The Florida governor’s race may end up as the last major race called on the East Coast tonight. With roughly 28 percent of the vote in, Democratic Challenger Charlie Crist currently leads Republican incumbent Rick Scott by one percentage point. Florida is a big state with a history of complicated elections, so it could be several hours before there is a clear winner.
This election is also very important as Florida is the only one of the country’s four largest states that is still genuinely competitive between the two major parties. It will be difficult for any candidate from either party to win the White House in 2016 without carrying Florida. Bill Clinton in 1992 was the only candidate since 1960 to become President without winning the Sunshine State.

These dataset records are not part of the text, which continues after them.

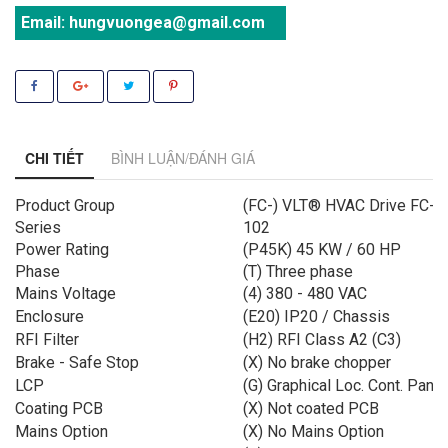
Email:
hungvuongea@gmail.com
CHI TIẾT
BÌNH LUẬN/ĐÁNH GIÁ
Product Group
(FC-) VLT® HVAC Drive FC-
Series
102
Power Rating
(P45K) 45 KW / 60 HP
Phase
(T) Three phase
Mains Voltage
(4) 380 - 480 VAC
Enclosure
(E20) IP20 / Chassis
RFI Filter
(H2) RFI Class A2 (C3)
Brake - Safe Stop
(X) No brake chopper
LCP
(G) Graphical Loc. Cont. Panel
Coating PCB
(X) Not coated PCB
Mains Option
(X) No Mains Option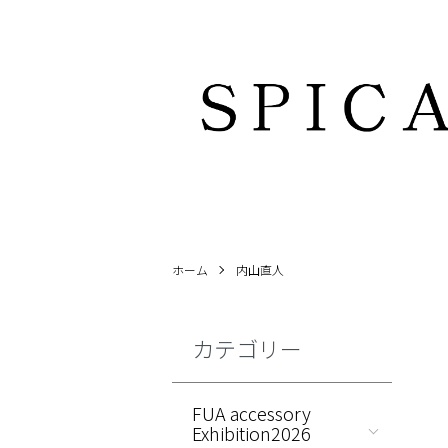
ホーム
内山直人
カテゴリー
FUA accessory
Exhibition2026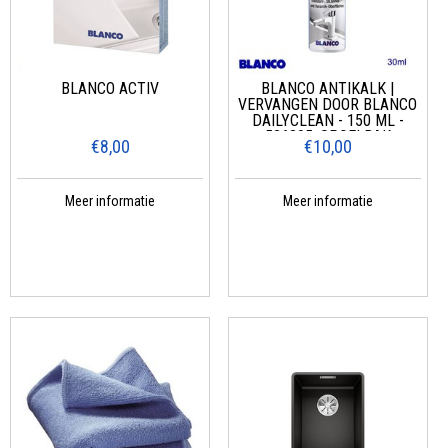
BLANCO ACTIV
BLANCO ANTIKALK |
VERVANGEN DOOR BLANCO
DAILYCLEAN - 150 ML -
526305, SPOELBAK
€8,00
€10,00
Meer informatie
Meer informatie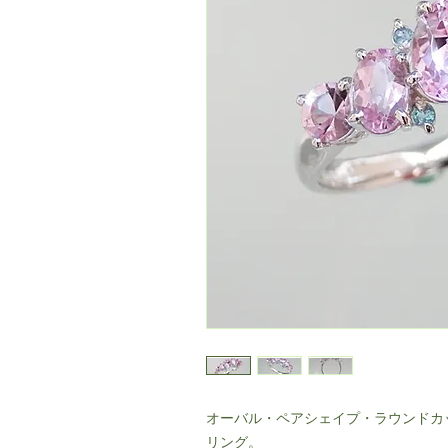
オーバル・ペアシェイプ・ラウンドカ
リング。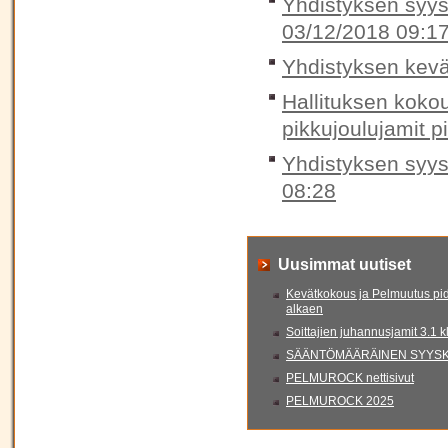
Yhdistyksen syysk
03/12/2018 09:1
Yhdistyksen kevä
Hallituksen koko
pikkujoulujamit p
Yhdistyksen syys
08:28
Uusimmat uutiset
Kevätkokous ja Pelmuutus pid
alkaen
Soittajien juhannusjamit 3.1 
SÄÄNTÖMÄÄRÄINEN SYYSKO
PELMUROCK nettisivut
PELMUROCK 2025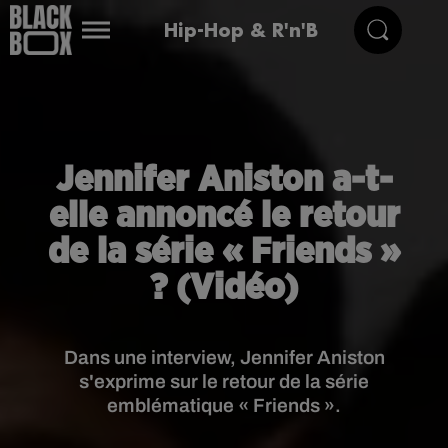
Hip-Hop & R'n'B
Jennifer Aniston a-t-
elle annoncé le retour
de la série « Friends »
? (Vidéo)
Dans une interview, Jennifer Aniston
s'exprime sur le retour de la série
emblématique « Friends ».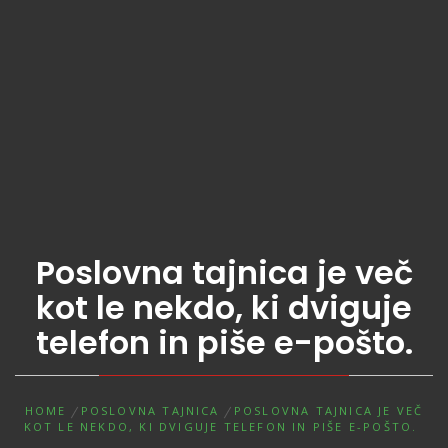
Poslovna tajnica je več
kot le nekdo, ki dviguje
telefon in piše e-pošto.
HOME
POSLOVNA TAJNICA
POSLOVNA TAJNICA JE VEČ
KOT LE NEKDO, KI DVIGUJE TELEFON IN PIŠE E-POŠTO.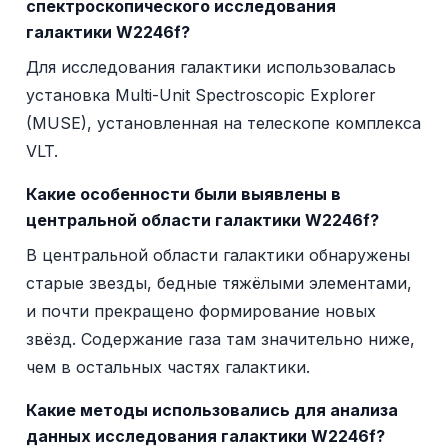
спектроскопического исследования
галактики W2246f?
Для исследования галактики использовалась
установка Multi-Unit Spectroscopic Explorer
(MUSE), установленная на телескопе комплекса
VLT.
Какие особенности были выявлены в
центральной области галактики W2246f?
В центральной области галактики обнаружены
старые звезды, бедные тяжёлыми элементами,
и почти прекращено формирование новых
звёзд. Содержание газа там значительно ниже,
чем в остальных частях галактики.
Какие методы использовались для анализа
данных исследования галактики W2246f?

Florida will take a central role in 2016 long before November as there are two Republicans from that state, Senator Marco Rubio and former Governor Jeb Bush who are possible candidates for their party’s nomination for President. Assuming only one of them runs, a strong ally in the governor’s mansion could be very helpful. If, however, Charlie Crist wins, he could prove to be an asset to Democrats.
This is a race that will also provide valuable fodder for post election analysis that can be useful nationally for 2016. Questions such as whether or not Mr. Crist was able to mobilize a substantial African American vote, whether Mr. Scott could move significant numbers of Jewish voters into his column and how Florida’s increasingly diverse Latino population voted will be very important.